Your contractor will not honestly know until he removes the first piece of the basement floor to install drainage.
You have to get the right match. Don’t lock yourself into any cookie-cutter waterproofing systems. They don’t work well in most foundations and hardly adaptable to wide footers and thick floors. Once a cookie-cutter waterproofing contractor opens up your floor and finds that your foundation is constructed in a non-standard way, they will work around it.
Cookie-cutter waterproofing systems work around the restrictions and code-compliance by making compromises.
A standard foundation has a 16-inch wide footing and an 8-inch wall. If you sit the 8-inch wall in the center of a 16-inch footing, you have a 4-inch ledge on the outside… It’s not the vital side, but the ledge on the inside is what’s really important. The floor is poured, so it goes over, and it sits on top of that 4-inch ledge.
Cookie-cutter Waterproofing System Dilemma
If drainage is sitting on the footing, compare it against the thickness of a floor that is 5 to 6 inches.

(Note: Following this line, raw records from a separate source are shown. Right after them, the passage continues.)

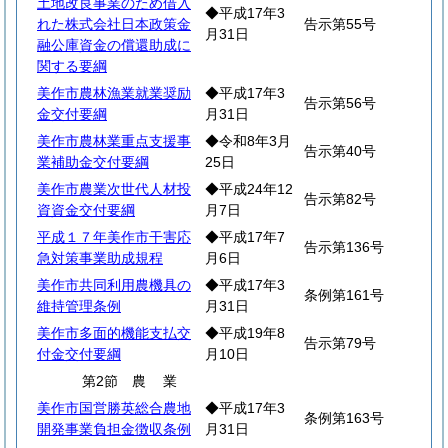
土地改良事業のため借入
◆平成17年3
れた株式会社日本政策金
告示第55号
月31日
融公庫資金の償還助成に
関する要綱
美作市農林漁業就業奨励
◆平成17年3
告示第56号
金交付要綱
月31日
美作市農林業重点支援事
◆令和8年3月
告示第40号
業補助金交付要綱
25日
美作市農業次世代人材投
◆平成24年12
告示第82号
資資金交付要綱
月7日
平成１７年美作市干害応
◆平成17年7
告示第136号
急対策事業助成規程
月6日
美作市共同利用農機具の
◆平成17年3
条例第161号
維持管理条例
月31日
美作市多面的機能支払交
◆平成19年8
告示第79号
付金交付要綱
月10日
第2節
農
業
美作市国営勝英総合農地
◆平成17年3
条例第163号
開発事業負担金徴収条例
月31日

A cookie-cutter gutter-like system doesn’t work because the floor thickness matches or supersedes the height of the system’s drainage. In this case, the gutter-like system must be installed above the footing, so the system flange can remain exposed after the floor is replaced on top of it with cement.
American Dry Basement Systems installers find thick basement floors in 25% of customers’ homes.

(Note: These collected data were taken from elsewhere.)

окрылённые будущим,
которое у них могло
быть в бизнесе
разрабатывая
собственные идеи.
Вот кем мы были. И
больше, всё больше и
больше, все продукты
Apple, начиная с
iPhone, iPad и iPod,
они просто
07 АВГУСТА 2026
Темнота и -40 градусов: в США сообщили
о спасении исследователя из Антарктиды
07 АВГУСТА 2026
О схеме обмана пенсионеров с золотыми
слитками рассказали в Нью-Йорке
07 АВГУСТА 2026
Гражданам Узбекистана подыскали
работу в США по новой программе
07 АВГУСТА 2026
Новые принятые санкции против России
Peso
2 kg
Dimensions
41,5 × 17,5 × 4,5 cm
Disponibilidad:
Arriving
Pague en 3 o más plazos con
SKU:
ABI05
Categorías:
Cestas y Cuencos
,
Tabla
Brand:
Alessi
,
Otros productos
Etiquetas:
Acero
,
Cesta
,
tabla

Loose stone is placed on top of the footing. The gutter-like drainage is placed on top of the stone. The system will be elevated high enough to expose the top of the system flange after the floor is replaced. Water runs freely over the footing, underneath the system, through stones to flood the area beneath the floor. The water must flood the entire area beneath the basement floor and within the depth of the floor before the gutter-system catches it.
Foundation Support is Lost
Keep in mind this particular system will require removing your floor off the entire foundation (footing) to install. Whatever support is beneath the floor (aggregate and backfill soil) will be responsible for holding up your floor. It is an incredibly heavy floor. It is common for unsupported basement floors to sink, crack and shift in the backfill soil beneath it.
The simple fact that a gutter-like system requires water to fill the area beneath your floor before reaching the system will erode, shift, and displace the backfill soil faster than ever before. The hydrostatic pressure outside your basement walls must reach a tremendous capacity of saturated soil and water to push water up underneath your floor. Don’t be surprised if the walls start cracking from hydrostatic pressure on the outside. Cyclical force placed on the outside walls, rainstorm after rainstorm, will crack sooner without any code-compliant floor support on the footing.
We don’t believe in the one-size-fits-all. Cookie-cutter waterproofing systems are designed for quick installation, high returns, and no results. Afterward, they will tag you with service contracts to maintain your system. You will keep paying for it long after the installation.
American Dry Basement Systems always expects the unexpected by using customization. Our perimeter waterproofing installation works in any foundation (poured concrete, block, stone (rubble) and monopour) because the products we use are adaptable for extreme situations. It takes hard work, dedication, and years of experience to get it right. We always have the correct installation strategy for your particular basement.
A home is the number one investment we make in our lifetime. Make sure it is a healthy and safe environment by maintaining a robust dry foundation. The rest of your house and family will thank you for it.